A FIGHT FOR EQUALITY AND HUMAN RIGHTS
Returning to South Carolina in 2012, Barr practiced in a family member’s law firm. In 2013 he joined the South Carolina Human Rights Commission as staff counsel, later adding the title director of fair housing.
Barr eventually laid the foundation for the state civil rights department to be more aggressive in fighting rights violations. He filed multiple fair housing actions in state court and produced the highest number of probable-cause discrimination cases in the state at that time.
The commission’s offices in Columbia looked out on the State House grounds, on which flew a Confederate flag. Although years of impassioned agitation had failed to accomplish its complete removal, the flag by the time of Barr’s arrival had been moved from atop the building to a flagpole in front of the State House.
When nine worshipers were murdered at Charleston’s Emanuel African Methodist Episcopal Church, calls to remove the flag erupted anew in Columbia. Emotional demonstrations took place daily, and Barr waded into them repeatedly. He talked to those who wanted the flag to go, and he talked to those who wanted it to stay. “Listening to both sides,” he said, “I found issues deeper than the flag.”
Barr’s job took him around the state, working with communities, especially rural ones. He wasn’t finding signs of substantive change. “I didn’t want to be a hamster on a wheel,” he said.
On behalf of the commission, Barr drafted a plan to address discrimination. But, he said, “once it was time to go, people backtracked.”
Barr left South Carolina government in October 2015. Two months earlier, the Confederate flag had been driven away from the State House grounds in an armored van.
FINDING COMMON GROUND
Barr became director of civil and human rights for the City of Des Moines, Iowa, where his office conducts civil rights investigations. “We work on policy change and people change,” he said. Thus far in his tenure, he has increased the number of complaints filed in his office by 170 percent and the number of probable-cause discrimination cases by 500 percent.

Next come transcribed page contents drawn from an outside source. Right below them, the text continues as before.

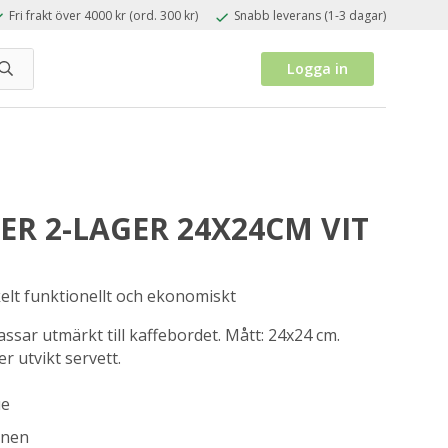
Fri frakt över 4000 kr (ord. 300 kr)
Snabb leverans (1-3 dagar)
Logga in
ER 2-LAGER 24X24CM VIT
elt funktionellt och ekonomiskt
ssar utmärkt till kaffebordet. Mått: 24x24 cm.
r utvikt servett.
ue
anen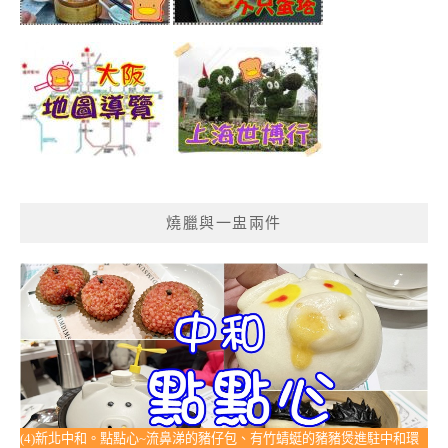
燒臘與一盅兩件
(4)新北中和。點點心~流鼻涕的豬仔包、有竹蜻蜓的豬豬煲進駐中和環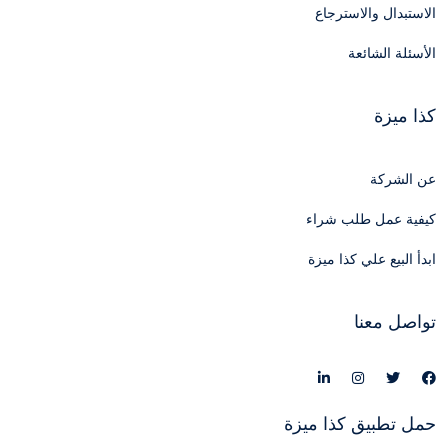
الاستبدال والاسترجاع
الأسئلة الشائعة
كذا ميزة
عن الشركة
كيفية عمل طلب شراء
ابدأ البيع علي كذا ميزة
تواصل معنا
حمل تطبيق كذا ميزة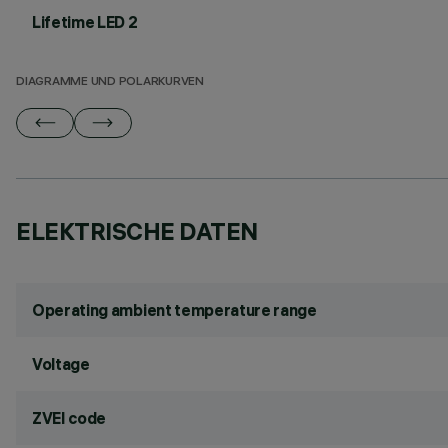
Lifetime LED 2
DIAGRAMME UND POLARKURVEN
ELEKTRISCHE DATEN
Operating ambient temperature range
Voltage
ZVEI code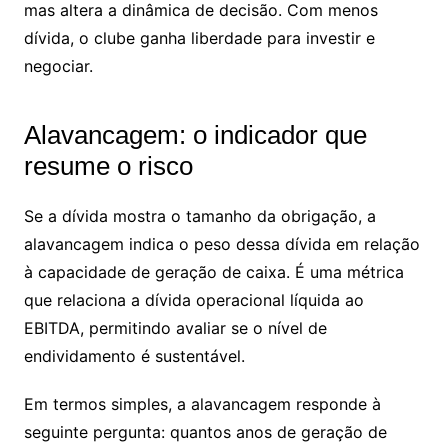
mas altera a dinâmica de decisão. Com menos
dívida, o clube ganha liberdade para investir e
negociar.
Alavancagem: o indicador que
resume o risco
Se a dívida mostra o tamanho da obrigação, a
alavancagem indica o peso dessa dívida em relação
à capacidade de geração de caixa. É uma métrica
que relaciona a dívida operacional líquida ao
EBITDA, permitindo avaliar se o nível de
endividamento é sustentável.
Em termos simples, a alavancagem responde à
seguinte pergunta: quantos anos de geração de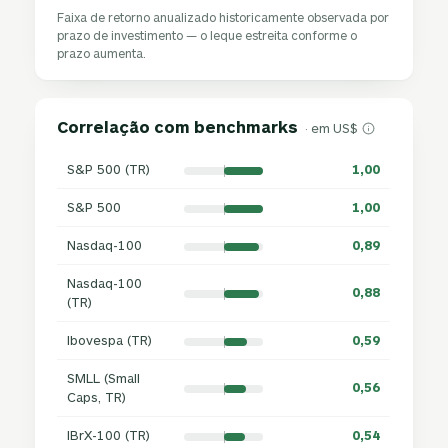
Faixa de retorno anualizado historicamente observada por
prazo de investimento — o leque estreita conforme o
prazo aumenta.
Correlação com benchmarks
· em US$
S&P 500 (TR)
1,00
S&P 500
1,00
Nasdaq-100
0,89
Nasdaq-100
0,88
(TR)
Ibovespa (TR)
0,59
SMLL (Small
0,56
Caps, TR)
IBrX-100 (TR)
0,54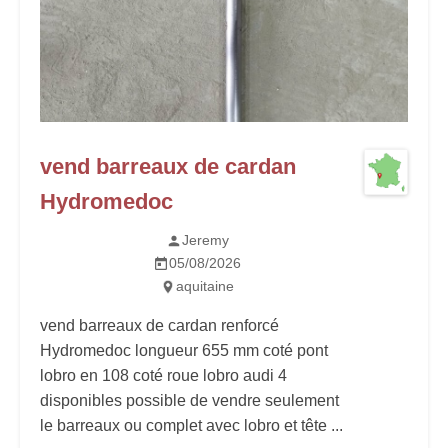
vend barreaux de cardan
Hydromedoc
Jeremy
05/08/2026
aquitaine
vend barreaux de cardan renforcé
Hydromedoc longueur 655 mm coté pont
lobro en 108 coté roue lobro audi 4
disponibles possible de vendre seulement
le barreaux ou complet avec lobro et tête ...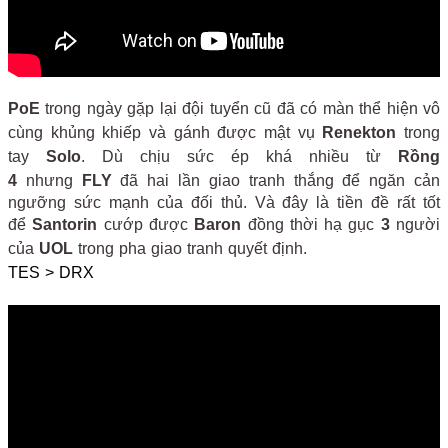
PoE
trong ngày gặp lại đội tuyển cũ đã có màn thể hiện vô
cùng khủng khiếp và gánh được mật vụ
Renekton
trong
tay
Solo
. Dù chịu sức ép khá nhiều từ
Rồng
4
nhưng
FLY
đã hai lần giao tranh thắng để ngăn cản
ngưỡng sức mạnh của đối thủ. Và đây là tiền đề rất tốt
để
Santorin
cướp được
Baron
đồng thời hạ gục
3
người
của
UOL
trong pha giao tranh quyết định.
TES > DRX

“When I first went to Des Moines, I had lots of lunches with new people,” he said, “but I found I wasn’t really getting to know them that way. Finally, I said, ‘Just come to my house for dinner.’”
Eventually Barr realized that dinners might help many other diners find common ground. Building on a successful program called Bridging the Gap, his office orchestrated imaginative pairings of diners who might hold very different views.
“We started actively recruiting to find volunteers,” Barr said. “Two hundred people filled out a survey through a variety of organizations.”
The groups ran the gamut of cultural and political viewpoints. Barr and his staff interviewed 70 people over two weekends, selecting 34 of them to form 17 dining couples. All told, the project took five months to complete.
Results were dramatic. “I thought there was no group I was prejudiced against,” a participant said, “but I was wrong,”
Barr served as executive director of a video production about the dinners. Breaking Bread, Building Bridges won a 2020 Governor’s Emmy Award presented by the Upper Midwest Chapter of the National Academy of Television Arts and Sciences, the most prestigious Emmy awarded by the chapter. Available on both YouTube and Facebook, the documentary reflects Barr’s belief that “most people have evolutions, not epiphanies.”
The Emmy is one of more than a dozen awards and recognitions Barr has garnered since his days at Penn State Smeal. Just turning 40, he believes the values and experiences he took with him from the college have influenced his life, career, and even, perhaps, his personality.
“That’s where I found some of the most welcoming people,” he said.